Thursday, September 07, 2023
Orbus Therapeutics Inc., a privately held biopharmaceutical company specializing in late-stage drug development for rare diseases, has announced a significant milestone today. The company has successfully initiated patient enrollment for its Phase 1b clinical trial, which combines temozolomide and eflornithine as a potential treatment approach for individuals newly diagnosed with glioblastoma.
Presently, Orbus Therapeutics is actively conducting a Phase 3 clinical trial named the STELLAR study. This trial aims to assess the effectiveness of their eflornithine oral solution in patients with anaplastic astrocytoma who have experienced a recurrence of their cancer following radiation and adjuvant temozolomide chemotherapy. The launch of the Phase 1b study reflects Orbus' ongoing commitment to developing innovative treatment options for those affected by malignant gliomas.

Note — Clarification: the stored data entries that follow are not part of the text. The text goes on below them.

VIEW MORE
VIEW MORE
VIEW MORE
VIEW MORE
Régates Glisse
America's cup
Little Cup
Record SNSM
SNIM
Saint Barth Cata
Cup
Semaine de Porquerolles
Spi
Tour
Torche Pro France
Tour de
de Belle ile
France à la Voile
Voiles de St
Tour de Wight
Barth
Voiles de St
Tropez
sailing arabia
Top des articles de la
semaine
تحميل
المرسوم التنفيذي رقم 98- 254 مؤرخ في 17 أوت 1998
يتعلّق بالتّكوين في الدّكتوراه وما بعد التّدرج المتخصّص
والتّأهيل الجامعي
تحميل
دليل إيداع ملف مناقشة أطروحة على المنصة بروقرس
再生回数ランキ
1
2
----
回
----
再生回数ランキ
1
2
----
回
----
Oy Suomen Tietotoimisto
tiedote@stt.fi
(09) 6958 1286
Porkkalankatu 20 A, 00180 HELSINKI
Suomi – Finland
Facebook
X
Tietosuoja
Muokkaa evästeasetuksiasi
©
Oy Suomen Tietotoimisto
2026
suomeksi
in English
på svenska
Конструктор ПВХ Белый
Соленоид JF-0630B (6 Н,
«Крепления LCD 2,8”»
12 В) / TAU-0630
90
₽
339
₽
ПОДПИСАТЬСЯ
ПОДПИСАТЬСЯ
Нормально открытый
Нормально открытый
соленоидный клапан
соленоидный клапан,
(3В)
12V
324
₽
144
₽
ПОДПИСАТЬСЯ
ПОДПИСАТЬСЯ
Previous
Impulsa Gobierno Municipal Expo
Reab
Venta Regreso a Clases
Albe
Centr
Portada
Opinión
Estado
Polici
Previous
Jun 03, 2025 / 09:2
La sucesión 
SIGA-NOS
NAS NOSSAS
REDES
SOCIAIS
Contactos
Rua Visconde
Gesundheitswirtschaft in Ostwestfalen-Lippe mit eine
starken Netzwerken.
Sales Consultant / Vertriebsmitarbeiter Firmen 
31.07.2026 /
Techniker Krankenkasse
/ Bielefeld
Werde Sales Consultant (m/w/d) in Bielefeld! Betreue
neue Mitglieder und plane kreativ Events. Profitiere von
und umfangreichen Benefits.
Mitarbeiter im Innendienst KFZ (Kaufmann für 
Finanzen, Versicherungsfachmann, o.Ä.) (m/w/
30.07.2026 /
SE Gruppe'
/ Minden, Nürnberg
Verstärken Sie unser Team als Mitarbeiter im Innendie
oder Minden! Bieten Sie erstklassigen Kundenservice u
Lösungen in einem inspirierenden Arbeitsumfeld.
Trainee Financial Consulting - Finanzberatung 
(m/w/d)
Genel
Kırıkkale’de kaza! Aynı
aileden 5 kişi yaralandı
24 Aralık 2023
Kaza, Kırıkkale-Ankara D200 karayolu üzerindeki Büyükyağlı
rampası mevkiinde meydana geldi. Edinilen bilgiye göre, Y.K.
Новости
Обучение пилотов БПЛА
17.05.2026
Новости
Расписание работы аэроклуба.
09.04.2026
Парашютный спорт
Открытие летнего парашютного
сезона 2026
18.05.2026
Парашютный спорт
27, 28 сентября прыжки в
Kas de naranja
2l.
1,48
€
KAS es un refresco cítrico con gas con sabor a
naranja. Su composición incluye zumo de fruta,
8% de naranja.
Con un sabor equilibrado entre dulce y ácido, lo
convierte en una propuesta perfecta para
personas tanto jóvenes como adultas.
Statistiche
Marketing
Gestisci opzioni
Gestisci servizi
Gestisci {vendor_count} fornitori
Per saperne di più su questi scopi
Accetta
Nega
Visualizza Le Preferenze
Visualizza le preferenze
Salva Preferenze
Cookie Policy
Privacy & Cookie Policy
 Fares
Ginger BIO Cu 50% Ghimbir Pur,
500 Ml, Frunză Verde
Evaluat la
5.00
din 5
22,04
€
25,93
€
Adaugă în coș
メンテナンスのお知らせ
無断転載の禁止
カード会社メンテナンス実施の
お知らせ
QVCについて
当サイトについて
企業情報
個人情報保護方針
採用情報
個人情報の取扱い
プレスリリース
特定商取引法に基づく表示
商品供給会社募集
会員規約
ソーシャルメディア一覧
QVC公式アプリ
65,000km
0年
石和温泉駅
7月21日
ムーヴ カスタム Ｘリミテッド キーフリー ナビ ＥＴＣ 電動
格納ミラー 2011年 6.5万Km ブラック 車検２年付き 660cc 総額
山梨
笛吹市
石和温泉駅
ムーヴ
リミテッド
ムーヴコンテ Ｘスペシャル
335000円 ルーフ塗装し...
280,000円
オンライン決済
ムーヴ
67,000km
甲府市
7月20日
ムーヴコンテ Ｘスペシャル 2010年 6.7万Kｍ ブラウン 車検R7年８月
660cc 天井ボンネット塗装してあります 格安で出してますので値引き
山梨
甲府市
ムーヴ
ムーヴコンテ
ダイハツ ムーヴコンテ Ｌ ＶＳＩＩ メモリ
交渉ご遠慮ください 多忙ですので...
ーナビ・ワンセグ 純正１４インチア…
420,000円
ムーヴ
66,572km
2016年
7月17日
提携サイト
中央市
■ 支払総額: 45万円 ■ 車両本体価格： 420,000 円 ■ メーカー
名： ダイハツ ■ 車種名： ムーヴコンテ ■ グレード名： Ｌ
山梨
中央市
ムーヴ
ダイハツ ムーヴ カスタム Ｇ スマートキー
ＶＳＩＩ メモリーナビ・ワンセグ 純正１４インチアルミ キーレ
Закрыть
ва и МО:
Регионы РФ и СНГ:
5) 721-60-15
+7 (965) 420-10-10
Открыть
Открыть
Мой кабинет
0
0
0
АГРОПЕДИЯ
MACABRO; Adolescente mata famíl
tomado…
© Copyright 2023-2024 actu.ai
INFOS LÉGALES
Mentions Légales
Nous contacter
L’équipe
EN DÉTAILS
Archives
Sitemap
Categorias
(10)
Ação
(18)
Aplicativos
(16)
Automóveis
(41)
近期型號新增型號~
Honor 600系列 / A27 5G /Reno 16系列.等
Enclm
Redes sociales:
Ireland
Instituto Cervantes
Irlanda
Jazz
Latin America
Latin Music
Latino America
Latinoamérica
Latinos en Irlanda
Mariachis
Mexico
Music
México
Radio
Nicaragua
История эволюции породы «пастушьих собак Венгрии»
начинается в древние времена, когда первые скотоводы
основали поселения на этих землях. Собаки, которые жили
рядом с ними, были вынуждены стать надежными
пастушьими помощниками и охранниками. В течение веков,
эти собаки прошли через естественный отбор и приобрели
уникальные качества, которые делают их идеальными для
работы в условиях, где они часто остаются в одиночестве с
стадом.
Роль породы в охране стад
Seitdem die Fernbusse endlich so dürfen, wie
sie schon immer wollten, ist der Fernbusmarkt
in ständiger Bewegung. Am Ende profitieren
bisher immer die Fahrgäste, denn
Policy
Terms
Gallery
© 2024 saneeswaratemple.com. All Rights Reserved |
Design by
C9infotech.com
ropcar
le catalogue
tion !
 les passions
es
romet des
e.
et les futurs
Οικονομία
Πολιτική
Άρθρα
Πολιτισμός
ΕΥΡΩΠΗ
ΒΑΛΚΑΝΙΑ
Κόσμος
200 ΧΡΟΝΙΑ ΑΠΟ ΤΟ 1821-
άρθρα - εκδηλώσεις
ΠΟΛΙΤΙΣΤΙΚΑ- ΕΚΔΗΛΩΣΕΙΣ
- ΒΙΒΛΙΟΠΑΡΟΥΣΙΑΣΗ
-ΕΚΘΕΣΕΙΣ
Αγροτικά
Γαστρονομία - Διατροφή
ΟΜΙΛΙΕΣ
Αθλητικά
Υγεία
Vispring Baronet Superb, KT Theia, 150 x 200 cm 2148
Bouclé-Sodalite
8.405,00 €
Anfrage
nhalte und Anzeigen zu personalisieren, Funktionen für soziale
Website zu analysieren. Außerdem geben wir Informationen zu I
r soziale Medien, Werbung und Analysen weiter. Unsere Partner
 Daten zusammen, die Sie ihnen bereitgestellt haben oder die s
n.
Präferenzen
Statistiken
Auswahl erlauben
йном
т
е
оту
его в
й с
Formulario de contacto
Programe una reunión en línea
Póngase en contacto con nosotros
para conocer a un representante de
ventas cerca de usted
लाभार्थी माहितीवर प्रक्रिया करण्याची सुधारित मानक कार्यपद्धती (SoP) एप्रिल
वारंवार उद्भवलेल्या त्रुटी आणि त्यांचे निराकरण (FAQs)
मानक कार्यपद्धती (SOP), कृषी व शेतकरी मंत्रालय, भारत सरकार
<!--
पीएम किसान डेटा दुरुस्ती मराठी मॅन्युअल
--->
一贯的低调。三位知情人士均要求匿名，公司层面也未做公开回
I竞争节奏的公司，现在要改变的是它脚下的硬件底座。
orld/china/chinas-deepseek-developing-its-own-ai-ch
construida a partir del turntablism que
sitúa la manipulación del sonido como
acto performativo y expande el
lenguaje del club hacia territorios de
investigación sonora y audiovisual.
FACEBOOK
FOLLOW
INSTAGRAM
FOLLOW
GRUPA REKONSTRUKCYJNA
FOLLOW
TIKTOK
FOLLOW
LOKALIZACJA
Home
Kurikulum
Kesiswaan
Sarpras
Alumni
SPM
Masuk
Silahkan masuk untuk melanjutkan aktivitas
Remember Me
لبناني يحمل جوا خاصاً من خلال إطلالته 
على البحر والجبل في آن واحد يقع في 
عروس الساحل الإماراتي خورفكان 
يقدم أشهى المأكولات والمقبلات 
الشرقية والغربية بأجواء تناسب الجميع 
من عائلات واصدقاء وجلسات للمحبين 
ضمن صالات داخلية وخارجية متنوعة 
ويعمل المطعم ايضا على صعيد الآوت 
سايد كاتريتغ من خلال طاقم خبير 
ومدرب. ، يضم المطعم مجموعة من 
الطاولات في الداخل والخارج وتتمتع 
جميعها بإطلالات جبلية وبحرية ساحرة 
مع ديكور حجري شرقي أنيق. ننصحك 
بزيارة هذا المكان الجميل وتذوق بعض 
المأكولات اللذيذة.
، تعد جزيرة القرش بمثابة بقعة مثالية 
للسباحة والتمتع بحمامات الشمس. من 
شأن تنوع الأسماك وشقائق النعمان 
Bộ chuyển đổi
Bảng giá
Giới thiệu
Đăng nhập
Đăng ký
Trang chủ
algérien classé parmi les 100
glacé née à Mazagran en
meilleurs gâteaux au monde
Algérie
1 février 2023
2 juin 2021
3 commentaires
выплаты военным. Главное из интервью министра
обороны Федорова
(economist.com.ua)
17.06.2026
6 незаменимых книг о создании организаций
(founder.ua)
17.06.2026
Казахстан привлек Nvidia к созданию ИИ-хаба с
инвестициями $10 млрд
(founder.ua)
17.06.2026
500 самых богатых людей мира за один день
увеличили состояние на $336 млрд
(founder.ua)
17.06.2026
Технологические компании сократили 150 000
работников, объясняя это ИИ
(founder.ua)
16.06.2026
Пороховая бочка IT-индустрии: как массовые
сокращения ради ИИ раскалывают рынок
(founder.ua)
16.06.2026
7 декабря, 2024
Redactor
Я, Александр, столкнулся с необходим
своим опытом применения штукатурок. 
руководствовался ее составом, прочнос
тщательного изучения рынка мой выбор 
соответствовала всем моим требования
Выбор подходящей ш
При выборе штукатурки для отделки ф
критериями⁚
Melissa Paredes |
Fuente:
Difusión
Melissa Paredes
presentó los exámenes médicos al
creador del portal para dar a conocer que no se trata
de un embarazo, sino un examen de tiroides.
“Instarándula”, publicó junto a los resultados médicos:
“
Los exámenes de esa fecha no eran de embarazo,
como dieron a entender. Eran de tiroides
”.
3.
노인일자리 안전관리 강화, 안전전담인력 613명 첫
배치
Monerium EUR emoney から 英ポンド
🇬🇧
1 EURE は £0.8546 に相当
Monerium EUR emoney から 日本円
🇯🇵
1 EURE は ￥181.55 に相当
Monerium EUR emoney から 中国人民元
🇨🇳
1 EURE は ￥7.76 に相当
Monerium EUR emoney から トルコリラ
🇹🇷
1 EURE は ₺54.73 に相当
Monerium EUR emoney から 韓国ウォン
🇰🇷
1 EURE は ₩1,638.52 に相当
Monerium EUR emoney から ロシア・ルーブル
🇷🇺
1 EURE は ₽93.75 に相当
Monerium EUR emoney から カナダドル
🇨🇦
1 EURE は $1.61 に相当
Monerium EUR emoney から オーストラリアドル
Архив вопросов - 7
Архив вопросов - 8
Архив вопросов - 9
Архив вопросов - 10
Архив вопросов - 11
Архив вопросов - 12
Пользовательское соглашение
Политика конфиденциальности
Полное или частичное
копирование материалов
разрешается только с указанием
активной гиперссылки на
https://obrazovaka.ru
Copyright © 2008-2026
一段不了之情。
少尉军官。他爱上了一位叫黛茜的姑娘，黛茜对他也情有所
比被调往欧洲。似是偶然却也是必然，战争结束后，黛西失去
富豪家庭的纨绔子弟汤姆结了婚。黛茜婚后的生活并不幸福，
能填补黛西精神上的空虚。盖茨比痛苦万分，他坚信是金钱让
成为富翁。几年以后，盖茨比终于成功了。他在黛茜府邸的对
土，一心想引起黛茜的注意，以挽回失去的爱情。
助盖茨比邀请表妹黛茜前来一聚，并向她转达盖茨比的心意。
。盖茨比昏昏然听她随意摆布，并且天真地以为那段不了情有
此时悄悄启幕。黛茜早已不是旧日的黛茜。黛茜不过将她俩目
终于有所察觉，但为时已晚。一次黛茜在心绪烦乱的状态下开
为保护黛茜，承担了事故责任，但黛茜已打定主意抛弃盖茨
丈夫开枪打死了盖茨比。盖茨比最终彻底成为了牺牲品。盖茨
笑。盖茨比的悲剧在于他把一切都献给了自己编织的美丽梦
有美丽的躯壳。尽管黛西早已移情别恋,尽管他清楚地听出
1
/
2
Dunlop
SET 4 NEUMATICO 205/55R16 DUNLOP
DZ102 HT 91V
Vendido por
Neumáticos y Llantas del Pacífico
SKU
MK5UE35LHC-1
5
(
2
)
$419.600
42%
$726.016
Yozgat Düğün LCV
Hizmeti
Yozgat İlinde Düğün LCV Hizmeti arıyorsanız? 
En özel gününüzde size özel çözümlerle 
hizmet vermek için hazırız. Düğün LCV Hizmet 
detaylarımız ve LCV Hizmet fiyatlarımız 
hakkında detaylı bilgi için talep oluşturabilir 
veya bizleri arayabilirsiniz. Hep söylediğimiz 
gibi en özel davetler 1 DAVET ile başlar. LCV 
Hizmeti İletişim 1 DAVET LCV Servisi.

Bob Myers, Co-Founder and Chief Executive Officer of Orbus Therapeutics, expressed enthusiasm about this development, stating, "While we are currently assessing the combination of eflornithine and lomustine in the ongoing randomized Phase 3 STELLAR study to enhance overall survival in patients with second-line or recurrent anaplastic astrocytoma, we are very excited to commence this new study of eflornithine in conjunction with temozolomide for patients with newly diagnosed glioblastoma."
Dr. Howard Colman, an expert in neuro-oncology at the Huntsman Cancer Institute at the University of Utah, emphasized the importance of this trial. He explained, "This is a pivotal trial evaluating the safety of combining eflornithine with temozolomide following surgery and radiation in patients newly diagnosed with glioblastoma. The results of this trial will provide crucial insights into the dosing combination of eflornithine with temozolomide for newly diagnosed glioblastoma patients, building on the progress of the ongoing Phase 3 trial for patients with recurrent anaplastic astrocytoma. Temozolomide is currently the standard of care for newly diagnosed glioblastoma patients."
The Phase 1b study has been designed as an open-label, single-arm clinical trial with a focus on assessing dose-limiting toxicity. It will involve approximately eight leading neuro-oncology clinical trial centers in the United States. The primary objective of the trial is to evaluate the safety and pharmacokinetics of eflornithine when combined with temozolomide. Eligible participants for this trial are individuals who have recently undergone surgery and radiation for newly diagnosed glioblastoma.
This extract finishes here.